Los dieron por acabados. Pensaron que solo había sido un momento de racha. Aseguraron que sus figuras ya no eran lo que fueron antes. Y se equivocaron. Contra todos los pronósticos, Golden State Warriors vuelve a unas Finales de la NBA, después de dos temporadas de ausencia y suman así seis presencias en los últimos ocho años. Una auténtica dinastía que vuelve a aparecer.

Dos años de dudas, pero con la convicción de barajar y dar de nuevo una nueva mano de cartas sobre la mesa. Las lesión de Klay Thompson en las Finales ante Toronto Raptors en 2019 que lo obligaron a perderse dos temporadas completas, más los problemas físicos de Draymond Green y la veteranía de Stephen Curry hacían pensar que el momento de los Warriors había pasado.

Pero así como aquel equipo se construyó desde el Draft, volvió a aparecer el ojo clínico de la dirigencia y el cuerpo técnico de la franquicia para construir, en silencio, otra camada de jugadores que pocos pensaban que iba a tener un impacto tan inmediato.

Así fue que se fueron sumando Jordan Poole (pick 28 de 2019), James Wiseman (pick 2 de 2020), Jonathan Kuminga (pick 7 de 2021) y Moses Moody (pick 14 de 2021). A ellos hay que destacar también a Juan Toscano-Anderson, el nacido en Oakland que se hizo de abajo y, tras jugar en México y dos años en el filial Santa Cruz Warriors, llegó a San Francisco en 2020.

Otro caso particular es el de Kevon Looney, presente desde 2015 pero sin mucho protagonismo debido al éxito del equipo.
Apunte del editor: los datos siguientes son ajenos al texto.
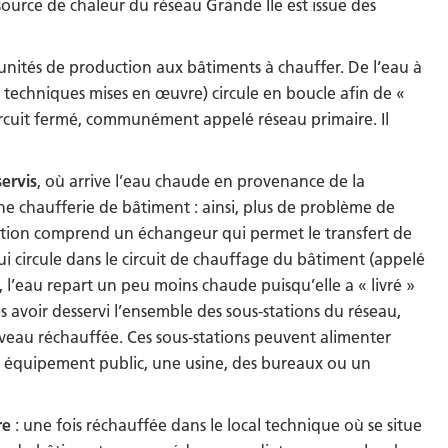
 source de chaleur du réseau Grande Île est issue des
 unités de production aux bâtiments à chauffer. De l’eau à
 techniques mises en œuvre) circule en boucle afin de «
 circuit fermé, communément appelé réseau primaire. Il
servis
, où arrive l’eau chaude en provenance de la
une chaufferie de bâtiment : ainsi, plus de problème de
ation comprend un échangeur qui permet le transfert de
ui circule dans le circuit de chauffage du bâtiment (appelé
 l’eau repart un peu moins chaude puisqu’elle a « livré »
s avoir desservi l’ensemble des sous-stations du réseau,
nouveau réchauffée. Ces sous-stations peuvent alimenter
n équipement public, une usine, des bureaux ou un
re
: une fois réchauffée dans le local technique où se situe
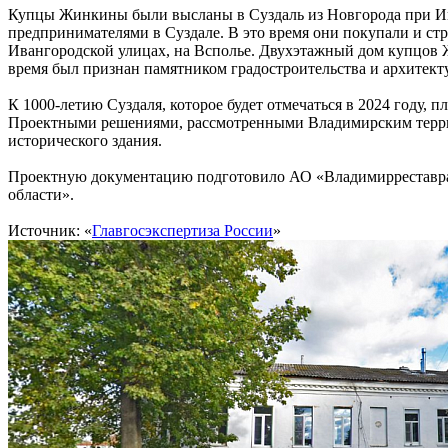
Купцы Жинкины были высланы в Суздаль из Новгорода при Ива
предпринимателями в Суздале. В это время они покупали и ст
Ивангородской улицах, на Всполье. Двухэтажный дом купцов Ж
время был признан памятником градостроительства и архитект
К 1000-летию Суздаля, которое будет отмечаться в 2024 году,
Проектными решениями, рассмотренными Владимирским терри
исторического здания.
Проектную документацию подготовило АО «Владимирреставра
области».
Источник: «
Главгосэкспертиза России
»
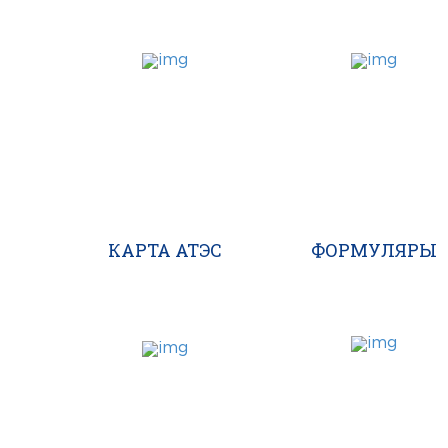
КАРТА АТЭС
ФОРМУЛЯРЫ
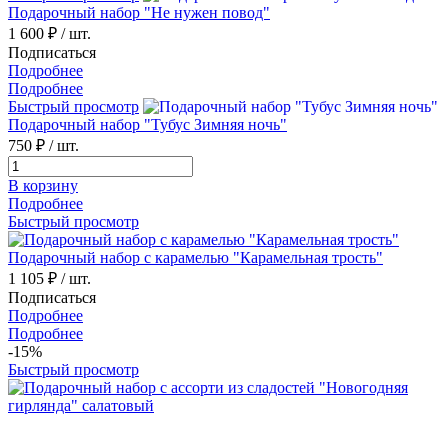
Подарочный набор "Не нужен повод"
1 600 ₽
/ шт.
Подписаться
Подробнее
Подробнее
Быстрый просмотр
Подарочный набор "Тубус Зимняя ночь"
750 ₽
/ шт.
В корзину
Подробнее
Быстрый просмотр
Подарочный набор с карамелью "Карамельная трость"
1 105 ₽
/ шт.
Подписаться
Подробнее
Подробнее
-15%
Быстрый просмотр
Подарочный набор с ассорти из сладостей "Новогодняя
гирлянда" салатовый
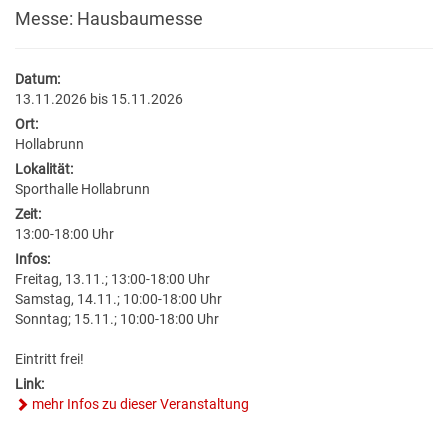
BILDUNG
VERANSTALTUNGSKALENDER
NEU IN HOLLABRUNN
MITARBEITER
JOBS
Messe: Hausbaumesse
BAUEN & WOHNEN
KINDERGÄRTEN & KLEINKINDBETREUUNG
VERANSTALTUNGSZENTREN
STANDESAMT
EUROPA
WETTER & WEBCAM
Datum:
13.11.2026 bis 15.11.2026
GESUNDHEIT & SOZIALES
WOHNPROJEKTE
SCHULEN & HOCHSCHULEN
REGIONALE GASTRONOMIE
BESTATTUNG
POLITIK
GEBURTEN
Ort:
Hollabrunn
UMWELT & VERKEHR
MEDIZINISCHE VERSORGUNG
VERFÜGBARE GRUNDSTÜCKE
ERWACHSENENBILDUNG
FREIZEIT & TOURISMUS
STADTWERKE
GEMEINDEPROFIL
HOCHZEITEN
Lokalität:
Sporthalle Hollabrunn
HOLLABRUNN BLÜHT AUF
PFLEGE
FLÄCHENWIDMUNG & BEBAUUNGSPLÄNE
STADTBÜCHEREI
UNTERKÜNFTE & NÄCHTIGUNG
FÖRDERUNGEN
TODESFÄLLE
Zeit:
13:00-18:00 Uhr
MOBILITÄT & PARKEN
VEREINE
Infos:
FAQ BAUEN & WOHNEN
STADTARCHIV
DOWNLOADS & FORMULARE
Freitag, 13.11.; 13:00-18:00 Uhr
Samstag, 14.11.; 10:00-18:00 Uhr
BAUMKATASTER
SOZIALRATGEBER
FORMULARE & DOWNLOADS
LERNHILFE & JUGENDARBEIT
AMTSTAFEL
Sonntag; 15.11.; 10:00-18:00 Uhr
Eintritt frei!
ENERGIE
FÖRDERUNGEN & FAIRNESSCARD
FÖRDERUNGEN BAUEN & WOHNEN
BILDUNGSMESSE
FAQ
Link:
mehr Infos zu dieser Veranstaltung
KLAR! REGION
COMMUNITY-NURSING
ENERGIEBUCHHALTUNG
KINDERUNI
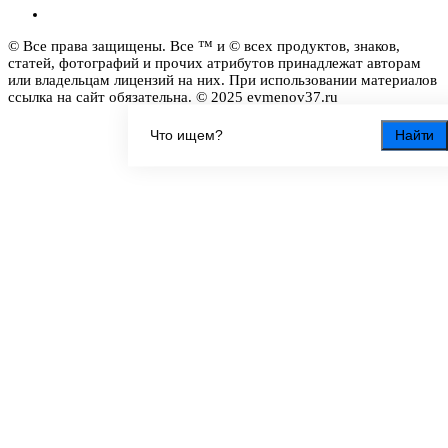
© Все права защищены. Все ™ и © всех продуктов, знаков,
статей, фотографий и прочих атрибутов принадлежат авторам
или владельцам лицензий на них. При использовании материалов
ссылка на сайт обязательна. © 2025 evmenov37.ru
Найти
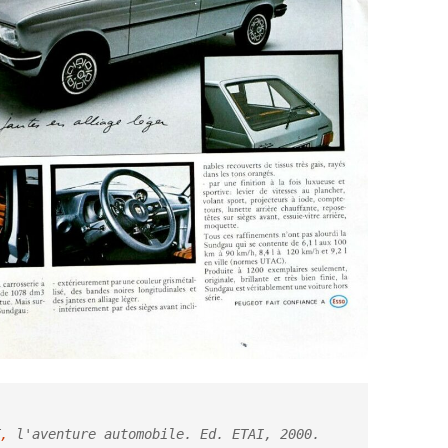
,
 l'aventure automobile. Ed. ETAI, 2000. 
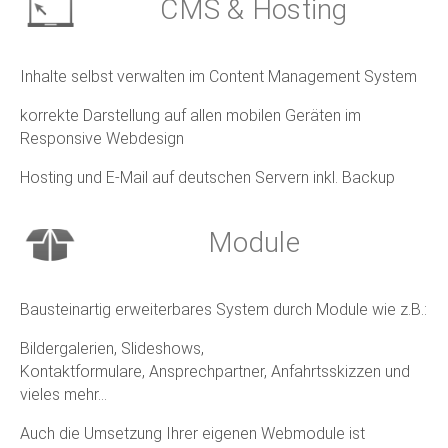
CMS & Hosting
Inhalte selbst verwalten im Content Management System
korrekte Darstellung auf allen mobilen Geräten im
Responsive Webdesign
Hosting und E-Mail auf deutschen Servern inkl. Backup
Module
Bausteinartig erweiterbares System durch Module wie z.B.:
Bildergalerien, Slideshows,
Kontaktformulare, Ansprechpartner, Anfahrtsskizzen und
vieles mehr...
Auch die Umsetzung Ihrer eigenen Webmodule ist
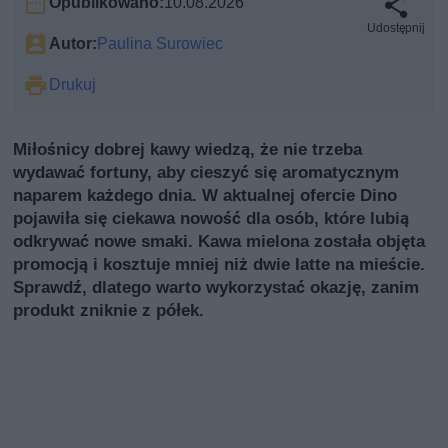
Opublikowano:
10.08.2026
Udostępnij
Autor:
Paulina Surowiec
Drukuj
Miłośnicy dobrej kawy wiedzą, że nie trzeba
wydawać fortuny, aby cieszyć się aromatycznym
naparem każdego dnia. W aktualnej ofercie Dino
pojawiła się ciekawa nowość dla osób, które lubią
odkrywać nowe smaki. Kawa mielona została objęta
promocją i kosztuje mniej niż dwie latte na mieście.
Sprawdź, dlatego warto wykorzystać okazję, zanim
produkt zniknie z półek.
Pero luego de ganar dos títulos y estar en cuatro finales, fue fiel a la franquicia en el momento de mayor duda y esta temporada firmó su mejor registro de minutos por partido jugando los 82 encuentros, iniciando 80.

Enfrente estará Boston o Miami. Si pasan los de Florida, serán una Finales inéditas, ya que hay un registro de los Warriors jugando ante los Celtics las Finales de 1964, solo que en aquel entonces el equipo se llamaba San Francisco Warriors. Boston ganó aquella final por 4-1. Puede haber revancha.

De todas formas, independientemente del resultado de las Finales, lo cierto es que los Warriors pueden jactarse de haber vuelto. De caerse tras perder ante Toronto en 2019, se perdieron la postemporada dos años seguidos. Este curso lo empezaron a todo ritmo, lo que causó una gran sorpresa en la prensa. Y esa sorpresa dejó de llamar la atención cuando se vio que Golden State está acostumbrado a ese tipo de cosas.

Con un equipo joven, sumado a los líderes que demostraron resurgir de las cenizas, todo puede pasar. Thompson regresó justo a tiempo para poner al equipo en otras Finales, mismo escenario donde se lesionó. Green, a pesar de su irregularidad, sigue siendo clave para el plantel por su actitud. Y Curry... es Curry.